How Laura Roeder sold MeetEdgar in a self-run seven-figure exit

Executive overview

When a bootstrapped SaaS plateaus, founders face a choice: maintenance mode or exit. Laura Roeder tried maintenance mode, hated it, and decided to sell instead.

She ran the entire sale herself — no broker — by researching acquirers, targeting micro PE firms, and setting a clear internal price floor before any outreach. The deal closed in roughly two months from first email to signed LOI, with 30-day due diligence and no price changes.

Running a self-directed sale is viable if you educate yourself first and enter with a clear, defensible number.

Deciding to sell

  • MeetEdgar had reached a few million in annual recurring revenue but growth had flatlined.
  • Laura cut almost the entire team and put the business in maintenance mode.
  • Maintenance mode felt frustrating — she wanted to be building, not collecting.
  • That dissatisfaction became the direct trigger for selling.

Preparing for the sale

  • Read The Art of Selling Your Business by John Warlow and Before the Exit by Dan Andrews.
  • Listened to as many episodes as possible of the Built to Sell podcast.
  • Identified the acquisition type early: financial sale (not strategic) — no inbound partner interest existed.
  • Researched micro PE firms that actively buy small SaaS businesses to build a targeted outreach list.
  • Decided to run the process herself once she had the buyer list — with a broker as fallback if it failed.

Setting the price

  • Set an internal floor number on the low side, not a wishful high number.
  • Factored in taxes: capital gains on a sale was roughly half the rate of ordinary income from the business.
  • Modelled the maintenance mode alternative — estimated revenue declining to zero over time — to anchor a fair value.
  • Goal: a number she was confident she could achieve, with any excess as upside.
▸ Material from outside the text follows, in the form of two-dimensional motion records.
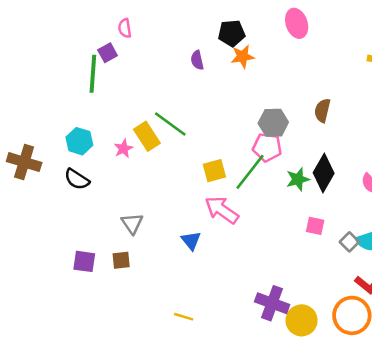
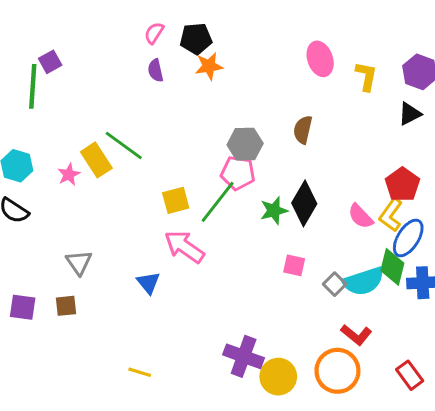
pink ellipse: (297, 23) -> (320, 59), moved
pink semicircle: (125, 28) -> (154, 33), moved, turned 42

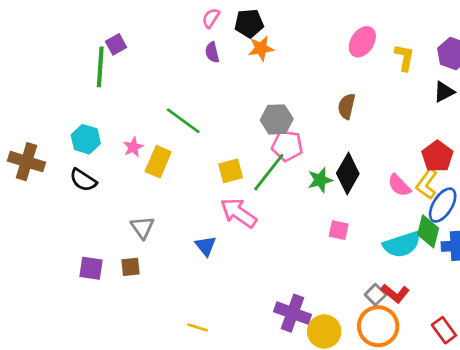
pink ellipse: (320, 59) -> (362, 42), turned 52
gray hexagon: (245, 144) -> (277, 119), moved
yellow rectangle: (96, 160) -> (158, 162), moved, turned 56
gray square: (335, 284) -> (375, 295), moved

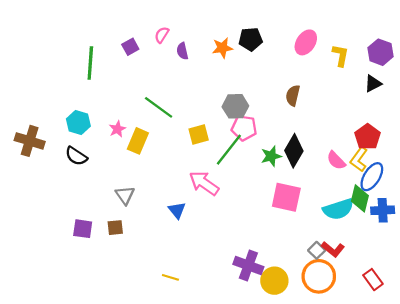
pink semicircle: (211, 18) -> (162, 35), moved
black pentagon: (249, 23) -> (251, 39), moved
purple square: (116, 44) -> (130, 47), moved
yellow square: (231, 171) -> (199, 134), moved
pink square: (339, 230) -> (286, 197), size x1.8

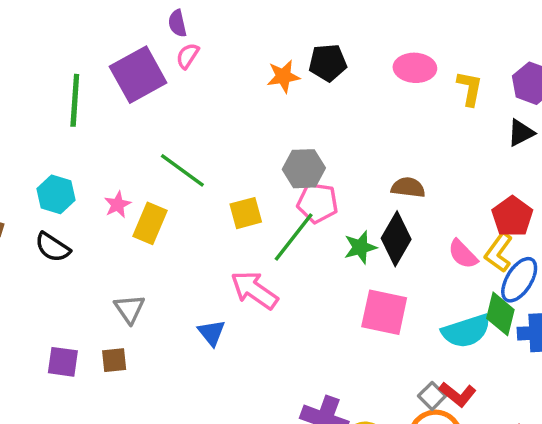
pink ellipse: (306, 42) -> (415, 68), turned 60
purple square: (130, 47) -> (138, 75), size x2.0
purple semicircle: (182, 51) -> (177, 23), moved
brown semicircle: (293, 95) -> (408, 187), moved, turned 84

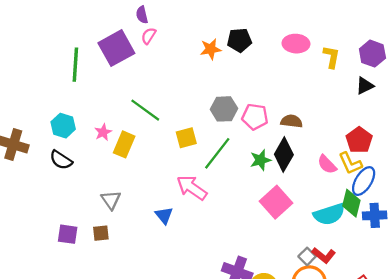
pink pentagon: (318, 203) -> (255, 117), moved
yellow L-shape: (499, 252) -> (350, 163), turned -60
pink square: (384, 312) -> (276, 202), turned 36

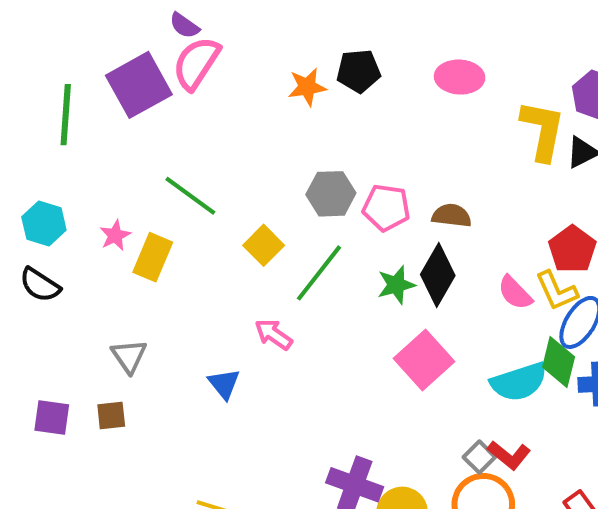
purple semicircle: (142, 15) -> (184, 26), turned -42
pink semicircle: (149, 36) -> (196, 63), size x1.8
yellow L-shape: (331, 57) -> (543, 130), moved, size x1.5
yellow square: (186, 138) -> (264, 245), turned -30
pink arrow: (192, 188) -> (273, 334), size x0.7

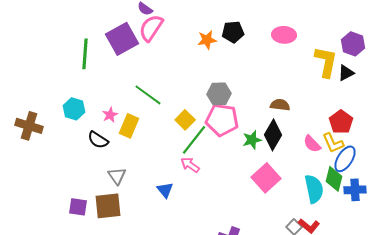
pink pentagon: (386, 208) -> (222, 120), moved, size x1.4
green line: (319, 273) -> (194, 140), moved
black semicircle: (40, 285) -> (98, 140), moved
cyan semicircle: (519, 382) -> (314, 189), turned -84
brown square: (111, 415) -> (108, 206), size x1.8

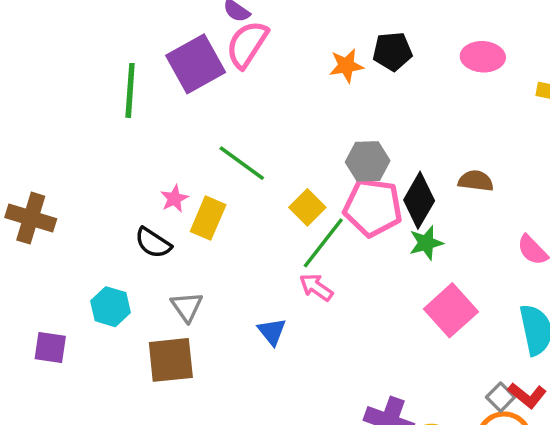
cyan hexagon: (74, 109) -> (111, 307), moved
black diamond: (273, 135) -> (419, 200), moved
purple square: (78, 207) -> (50, 348), moved

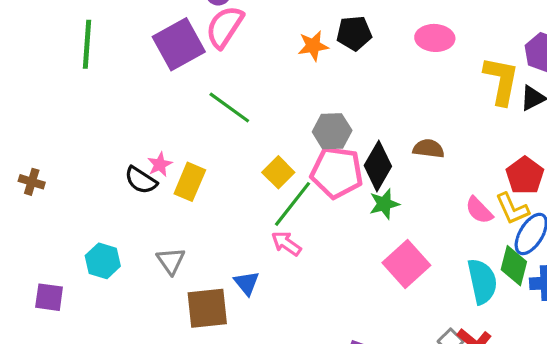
green line: (130, 90) -> (87, 44), moved
green line: (242, 163) -> (229, 108), moved
brown cross: (31, 218) -> (32, 182), size x0.6
black semicircle: (153, 243) -> (141, 180), moved
brown square: (171, 360) -> (207, 308), moved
Running the outreach and negotiation

  • Sent cold emails to her targeted list of micro PE acquirers; most responded.
  • Held roughly 10 initial calls with interested buyers.
  • Psychologically prepared by focusing on the business's strengths — buyers will chip away at value throughout the process.
  • When buyers raised concerns (e.g., tech debt, required specialists), her consistent response: "Do the math — make sure the deal makes sense for you at this price." No defending, no arguing.
  • Agreed LOI with SureSwift Capital approximately two months after first outreach.
  • Before signing, called founders of other SureSwift acquisitions to verify the price held from LOI to close — several confirmed it had.

Due diligence

  • SureSwift ran a 30-day due diligence — unusually fast, enabled by their high acquisition volume (40+ SaaS companies bought).
  • MeetEdgar's financial simplicity helped: 100% of revenue through Stripe, clean bookkeeping, no special deals.
  • Diligence consisted of direct access to Stripe, Google Analytics, and bookkeeping records — no forensic accounting required.
  • Final price matched the LOI exactly.

Mindset and stress

  • Most stressful part: uncertainty that any of the 10 buyers would actually close, not the negotiation itself.
  • Biggest surprise: she enjoyed the process — particularly the back-and-forth of negotiation.
  • The moment funds landed felt like closing a book, not a peak of excitement — the negotiation had been the high point.